Professional Development

News Direct – Number 56 | June 2007

Meeting Call Center Forecasting Challenges In A Direct Marketing Operation

By Peter Varisco

BenchmarkPortal and the Center for Customer-Driven Quality at Purdue University have recognized the New York Life Call Center in Tampa (NYL Tampa Operations) as a "Certified Center of Excellence." The call center has been certified for past three consecutive years, ranking in the top 20 percent among all participating call centers with similar volume and size characteristics.

NYL Tampa Operations operates in a highly dynamic environment. It is a leading direct marketer of life insurance and annuities in the senior market, and it constantly tests new products, new channels of communication, and new markets.

Anticipate the Peaks

Forecasting for a call center like ours that supports a direct marketing operation poses special challenges. As our advertisements arrive in home, call volume tends to peak abruptly and then fall off sharply in subsequent weeks. Unless we can anticipate the peaks and valleys, call center managers will struggle with scheduling telephone agents to meet fluctuating demand. To add to the volatility of our call volume, we have had an increasingly complex mail plan.

To see this, consider figure 1 that shows weekly inbound call patterns over a three-year period. Let's examine this figure closely. For 2003, the data consists of a series of peaks and valleys of about equal amplitude with peaks coming at regular intervals.
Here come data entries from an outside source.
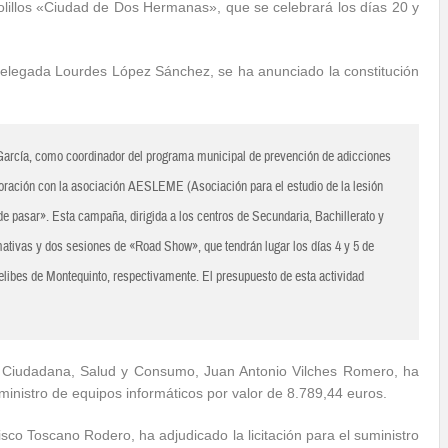
olillos «Ciudad de Dos Hermanas», que se celebrará los días 20 y
 delegada Lourdes López Sánchez, se ha anunciado la constitución
arcía, como coordinador del programa municipal de prevención de adicciones
oración con la asociación AESLEME (Asociación para el estudio de la lesión
 pasar». Esta campaña, dirigida a los centros de Secundaria, Bachillerato y
mativas y dos sesiones de «Road Show», que tendrán lugar los días 4 y 5 de
elibes de Montequinto, respectivamente. El presupuesto de esta actividad
ón Ciudadana, Salud y Consumo, Juan Antonio Vilches Romero, ha
ministro de equipos informáticos por valor de 8.789,44 euros.
isco Toscano Rodero, ha adjudicado la licitación para el suministro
The overall level of calls was stable throughout the year, except for a few dips during the holiday season. In 2004, our mail plan increased in complexity as we found new direct marketing opportunities. As a result, the overall call volume increased over the 2003 level. Within 2004, the weekly pattern became more erratic and there were level shifts within the year. In 2005 this trend toward a more complex mail plan and more erratic call patterns continued. It has not abated since.

In spite of this, we will demonstrate a simple forecasting approach that effectively anticipates response patterns to direct marketing campaigns, even with a complex mail plan. As we will see, the key to the simple approach is capturing the right data on each response. The challenge for our call center forecasting has been that we lack the key information on calls required for simple methods. So, we've had to step up the complexity of our methods in order to keep up with the complexity of our mail plan. In this article, I will show how NYL Tampa Operations has been meeting these challenges.

Figure 1 Weekly Call Patterns

Weekly call volume 2003-2005. Since the data is proprietary, the vertical axis labels were removed.

Telemarketing Call Patterns are Volatile

Prior to 2004, we forecasted weekly call volume by using workforce management software. The tool allowed us to look back at the calls received in recent weeks, the same week in recent months, and the same week in recent years. All this data was smoothed to produce an extrapolative forecast. Our call center experts could then adjust this forecast as needed. This worked well until 2004. But as we've seen, our call patterns became much more erratic in 2004. A simple look back at previous values was now of limited value. We needed a way to use our mail plan as a direct input into the forecast. We began by decomposing our calls. Here is what we saw.

In our operation, total inbound calls come from two distinct sources. The first source is customer service (CS) calls. In these calls, we provide service to existing customers by answering billing questions, product questions, and providing general assistance. However, the high degree of volatility in our weekly call pattern is not due to customer service calls.

The second source of total inbound call volume is our telemarketing calls. Each advertising piece we send to prospective customers contains a phone number so that the recipient can contact our Tampa call center for additional information. The resulting calls comprise our telemarketing (TM) call volume. That is, our TM calls are not telephone solicitations, but are inbound calls that are in response to our direct marketing campaigns. Figure 2 shows total call volume decomposed into weekly CS and TM volume for the same period as in figure 1. Clearly, the more volatile series is the TM calls; this is the primary source of our peaks and valleys in total weekly call volume. So, to anticipate the peaks in weekly call volume, we must correctly anticipate the peaks and valleys in our TM calls.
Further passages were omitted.